▶ [What you need to do]:
A bare number is required: the count of lines in the material below that hold the word "aróma".
------------------------
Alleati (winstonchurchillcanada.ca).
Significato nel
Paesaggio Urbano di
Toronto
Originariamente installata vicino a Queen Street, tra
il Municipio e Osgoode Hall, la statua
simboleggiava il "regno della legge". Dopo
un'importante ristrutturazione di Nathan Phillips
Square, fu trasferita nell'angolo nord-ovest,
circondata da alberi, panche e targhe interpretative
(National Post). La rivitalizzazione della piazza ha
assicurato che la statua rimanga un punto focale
------------------------
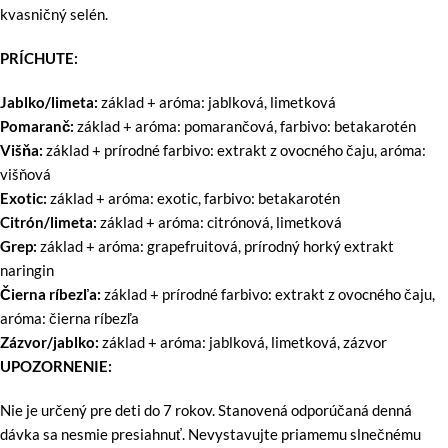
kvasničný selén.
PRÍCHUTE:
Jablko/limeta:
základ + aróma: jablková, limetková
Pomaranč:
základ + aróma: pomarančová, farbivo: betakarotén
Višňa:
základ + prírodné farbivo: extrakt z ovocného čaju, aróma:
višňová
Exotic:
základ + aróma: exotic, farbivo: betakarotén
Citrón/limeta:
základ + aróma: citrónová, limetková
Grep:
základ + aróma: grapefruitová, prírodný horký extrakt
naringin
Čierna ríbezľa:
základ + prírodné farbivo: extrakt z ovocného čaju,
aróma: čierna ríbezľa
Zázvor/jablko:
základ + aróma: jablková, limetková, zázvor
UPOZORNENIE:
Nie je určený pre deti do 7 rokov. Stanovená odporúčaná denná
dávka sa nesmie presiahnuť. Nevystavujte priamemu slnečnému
------------------------
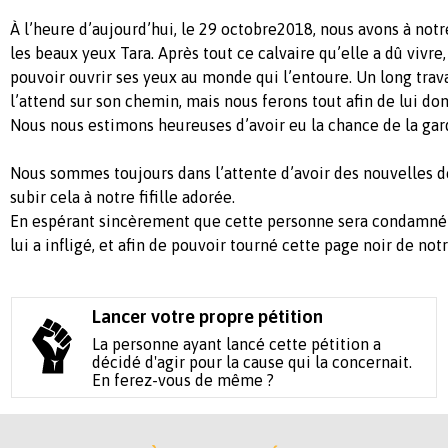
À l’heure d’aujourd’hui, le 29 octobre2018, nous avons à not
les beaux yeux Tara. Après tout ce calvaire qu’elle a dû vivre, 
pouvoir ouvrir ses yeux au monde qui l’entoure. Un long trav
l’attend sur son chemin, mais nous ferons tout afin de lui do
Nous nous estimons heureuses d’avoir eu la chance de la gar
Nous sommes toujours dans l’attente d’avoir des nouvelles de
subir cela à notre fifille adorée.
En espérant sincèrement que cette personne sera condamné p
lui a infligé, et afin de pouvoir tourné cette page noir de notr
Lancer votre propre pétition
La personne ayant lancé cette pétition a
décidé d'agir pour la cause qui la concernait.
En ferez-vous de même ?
------------------------
▶ [Response to this task]:
8